1936年冬天,吉林磐石。
日本宪兵队审讯室里,鬼子小队长松本盯着刚押进来的一个女人,脸色突然变了:“怎么会是你?”
这个他信任了两年多、常把“效忠皇军”挂在嘴边的赵玉仙,竟是东北抗联的地下交通员。
赵玉仙是吉林梅河口人,1897年出生。九一八事变后,日军在东北烧杀抢掠。她亲眼看到乡亲被杀,房子被烧,心里燃起怒火。没多久,她加入抗日救国会,后来成为杨靖宇部队的地下交通员。
这份工作极其危险。一旦暴露,必死无疑。但她没有退缩。
为了接近敌人,她开始在村里装作投靠日军。说话学伪军腔调,做事也模仿汉奸模样。
很快,“女汉奸”的骂名传开了。
有人朝她吐口水,邻居躲着她走。连家里人都信以为真,指着她骂:“你丢尽了赵家的脸!”
她从不解释。夜里一个人流泪,只默默告诉自己:我是抗联的人,只要能拿到情报,再大的委屈都得忍。
鬼子果然放松了警惕。
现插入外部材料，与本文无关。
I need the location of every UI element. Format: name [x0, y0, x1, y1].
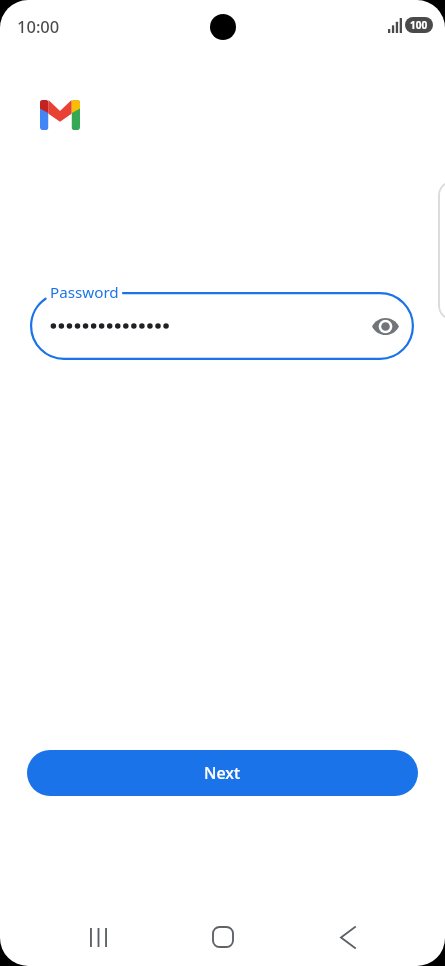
- button[interactable]: Back: [324, 913, 372, 961]
- button[interactable]: Home: [199, 913, 247, 961]
- button[interactable]: Next: [27, 750, 418, 796]
- staticText: 10:00: [17, 15, 60, 37]
- staticText: Next: [204, 762, 241, 784]
- staticText: Password: [50, 282, 119, 303]
- button[interactable]: Recents: [74, 913, 122, 961]
- button[interactable]: Show password: [369, 310, 401, 342]
- staticText: 100: [410, 18, 428, 32]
松本甚至让她自由进出宪兵队,还常和她聊“围剿计划”。他以为赵玉仙已无退路,只能依附皇军。
殊不知,她正把这些情报悄悄送出去。
她把敌军兵力部署、行动路线写在纸条上,缝进棉衣夹层,一趟趟送到红石砬子、五块石等抗联据点。她家成了联络站,自己掏钱买药,给伤员治伤;组织妇女做鞋袜,支援游击队。
1936年11月,日军准备夜袭抗联驻地。松本特意让赵玉仙“潜入打探”。那时她已怀孕,走路都吃力。但她知道,情报晚一天,同志们就多一分危险。
她连夜出发,顶着寒风赶路。一路上跌倒又爬起,天亮前终于把消息送到。
抗联立即转移,躲过围剿。赵玉仙却因受寒高烧,卧床不起。战友们劝她一起走,她说:“我这样只会拖累大家。回家养几天就好。”
这一回去,再没能出来。
村里有个叛徒,早就被日军收买。见赵玉仙病倒在家,立刻告密。鬼子连夜冲进她家,把她抓走。
审讯室里,松本拍桌怒吼:“说!抗联在哪?还有谁是你们的人?”
赵玉仙抬起头,声音很轻,但很稳:“我是中国人,绝不会背叛国家。”
日军恼羞成怒,动用酷刑。鞭子抽、辣椒水灌、烙铁烫……她几次昏死过去,腹中胎儿流产。可她咬紧牙关,一个字都没说。
据《东北抗日联军史》《中共吉林地方党史》等权威资料记载,赵玉仙被捕后始终未泄露任何信息。1937年1月20日,她在磐石靠山屯被杀害,年仅39岁。
直到她牺牲,乡亲们才知道真相。那些曾骂她“汉奸”的人,悔恨不已,痛哭流涕。
她的战友傅文忱、桑元庆等人,也都是地下交通员。他们隐姓埋名,在白色恐怖中传递情报、救护伤员。没人知道他们的名字,但抗联能坚持下来,离不开这些人的付出。
赵玉仙没留下豪言壮语。她只是在无人看见的地方,默默扛起了责任。
在那个年代,很多人以为英雄一定要冲锋陷阵。但真正的考验,往往是在孤独中坚守,在误解中不改初心。
她不是不怕死,而是怕同志白白牺牲。
她不是不委屈,而是知道大局比个人名誉更重要。